ASSIGNMENT: If a line of the data below holds the word "nghĩa", list it.
DATASET CONTENT section start
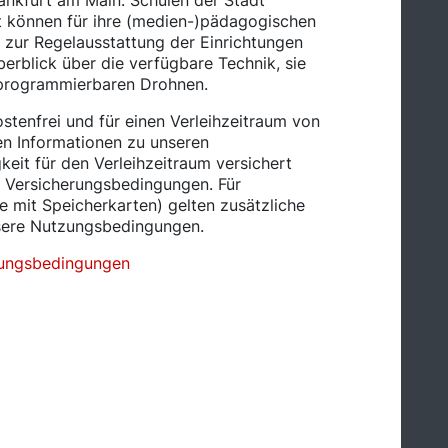
rankfurt am Main. Schulen der Stadt
rt können für ihre (medien-)pädagogischen
ht zur Regelausstattung der Einrichtungen
berblick über die verfügbare Technik, sie
 programmierbaren Drohnen.
ostenfrei und für einen Verleihzeitraum von
en Informationen zu unseren
eit für den Verleihzeitraum versichert
n Versicherungsbedingungen. Für
e mit Speicherkarten) gelten zusätzliche
nsere Nutzungsbedingungen.
ungsbedingungen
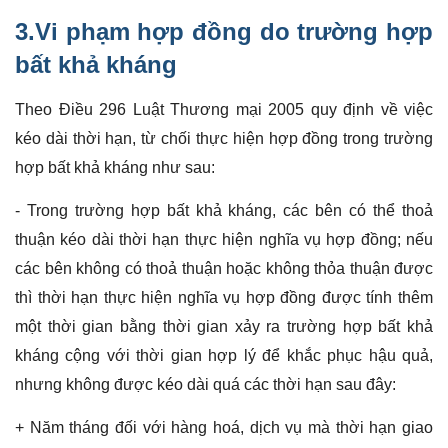
3.
Vi phạm hợp đồng
do trường hợp
bất khả kháng
Theo Điều 296 Luật Thương mại 2005 quy định về việc
kéo dài thời hạn, từ chối thực hiện hợp đồng trong trường
hợp bất khả kháng như sau:
- Trong trường hợp bất khả kháng, các bên có thể thoả
thuận kéo dài thời hạn thực hiện nghĩa vụ hợp đồng; nếu
các bên không có thoả thuận hoặc không thỏa thuận được
thì thời hạn thực hiện nghĩa vụ hợp đồng được tính thêm
một thời gian bằng thời gian xảy ra trường hợp bất khả
kháng cộng với thời gian hợp lý để khắc phục hậu quả,
nhưng không được kéo dài quá các thời hạn sau đây:
+ Năm tháng đối với hàng hoá, dịch vụ mà thời hạn giao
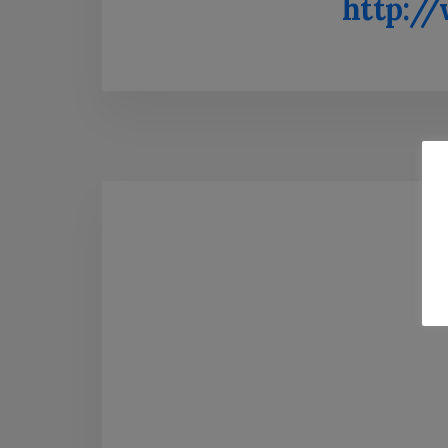
http://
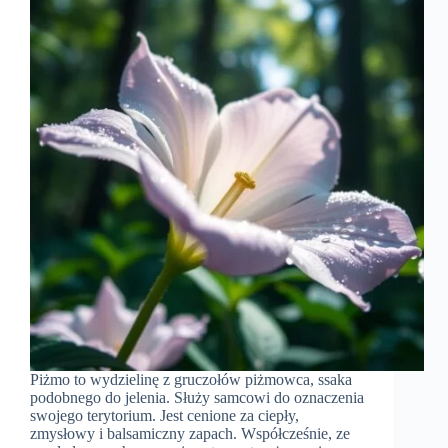
Piżmo to wydzielinę z gruczołów piżmowca, ssaka
podobnego do jelenia. Służy samcowi do oznaczenia
swojego terytorium. Jest cenione za ciepły,
zmysłowy i balsamiczny zapach. Współcześnie, ze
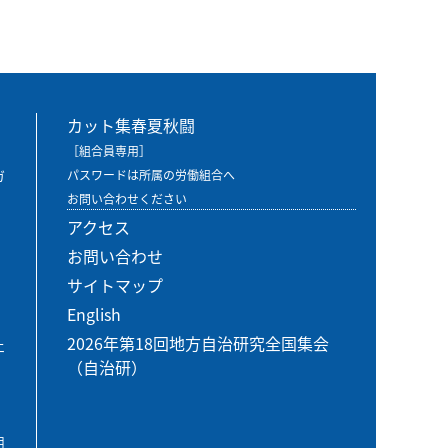
カット集春夏秋闘
［組合員専用］
ガ
パスワードは所属の労働組合へ
お問い合わせください
アクセス
お問い合わせ
サイトマップ
English
2026年第18回地方自治研究全国集会
エ
（自治研）
用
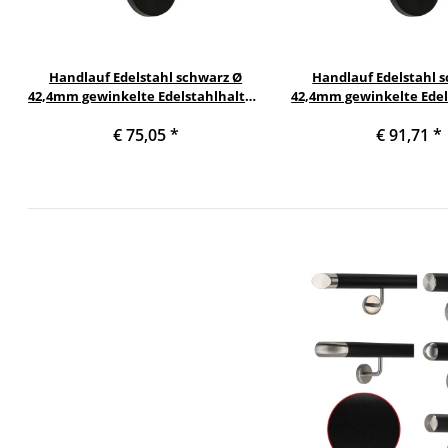
Handlauf Edelstahl schwarz Ø
Handlauf Edelstahl 
42,4mm gewinkelte Edelstahlhalter,
42,4mm gewinkelte Edel
Länge 100 cm mit 2 schwarze Halter
Länge 150 cm mit 2 sch
€ 75,05
*
€ 91,71
*
und schwarze gerade Kappe
und schwarze gera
DATASET CONTENT section end
SOLUTION TO THIS PROBLEM:
thuận kéo dài thời hạn thực hiện nghĩa vụ hợp đồng; nếu
thì thời hạn thực hiện nghĩa vụ hợp đồng được tính thêm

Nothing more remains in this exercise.